田中・井上・河西

 前報(研究要報142)では魚病病原体に対する消毒薬の効力評価について細菌の場合の実施法の検討を行ったが、本年度も引続いてAeromonas salmonicidaに対する石炭酸係数の実施法及び手順の検討と界面活性剤系の消毒薬の同菌に対する評価を行った。
 石炭酸係数測定用の標準株を選定するためATCC14174株とNCMB2020株の他98株を用いた。

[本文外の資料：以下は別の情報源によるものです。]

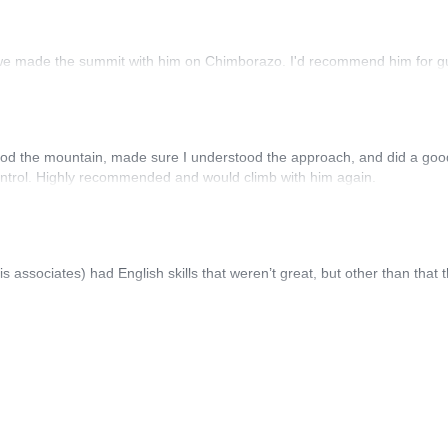
ok no further!
we made the summit with him on Chimborazo. I'd recommend him for gu
ood the mountain, made sure I understood the approach, and did a good
 control. Highly recommended and would climb with him again.
is associates) had English skills that weren’t great, but other than that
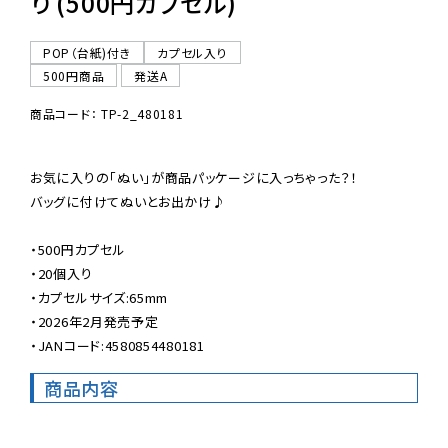
り (500円カプセル)
POP（台紙)付き
カプセル入り
500円商品
発送A
商品コード： TP-2_480181
お気に入りの「ぬい」が商品パッケージに入っちゃった？！

バッグに付けてぬいとお出かけ♪

・500円カプセル

・20個入り

・カプセルサイズ:65mm

・2026年2月発売予定

・JANコード:4580854480181
商品内容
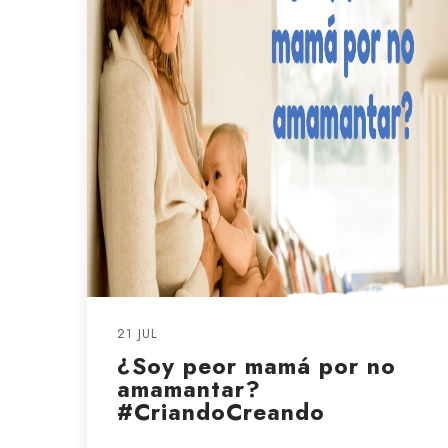
21 JUL
¿Soy peor mamá por no
amamantar?
#CriandoCreando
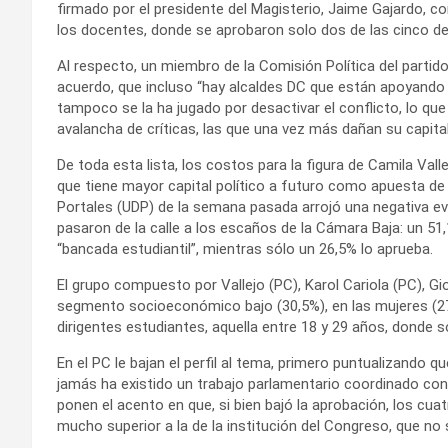
firmado por el presidente del Magisterio, Jaime Gajardo, co
los docentes, donde se aprobaron solo dos de las cinco de
Al respecto, un miembro de la Comisión Política del partido
acuerdo, que incluso “hay alcaldes DC que están apoyando 
tampoco se la ha jugado por desactivar el conflicto, lo que
avalancha de críticas, las que una vez más dañan su capital 
De toda esta lista, los costos para la figura de Camila Val
que tiene mayor capital político a futuro como apuesta de 
Portales (UDP) de la semana pasada arrojó una negativa eva
pasaron de la calle a los escaños de la Cámara Baja: un 51
“bancada estudiantil”, mientras sólo un 26,5% lo aprueba.
El grupo compuesto por Vallejo (PC), Karol Cariola (PC), Gio
segmento socioeconómico bajo (30,5%), en las mujeres (27
dirigentes estudiantes, aquella entre 18 y 29 años, donde 
En el PC le bajan el perfil al tema, primero puntualizando 
jamás ha existido un trabajo parlamentario coordinado con 
ponen el acento en que, si bien bajó la aprobación, los cu
mucho superior a la de la institución del Congreso, que no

石炭酸を6濃度として20°Cで48.72時間培養後発育状況を観察した。供試菌株の88%が150倍から170倍の値を示し、石炭酸に対する菌株間の感受性の相異は少ない。ATCC14174株は他の野性株との間に大差がないので標準株に選定しても問題はないと考える。
 せっそう病石炭酸係数の測定手順について準備・方法・係数算出法・係数の問題点等を記した。
 界面活性剤系の消毒薬の同菌に対する効力を知るため第4級アンモニウム塩4剤とこれらを主成分とする市販薬7剤を供試した。前記の方法でA. salmonicida及びStaph aureusを試みた結果、後者に比べ前者に対する供試消毒剤の殺菌効果が明かとなった。第四級アンモニウム塩はA. salmonicidaに対し高い殺菌効果を示した。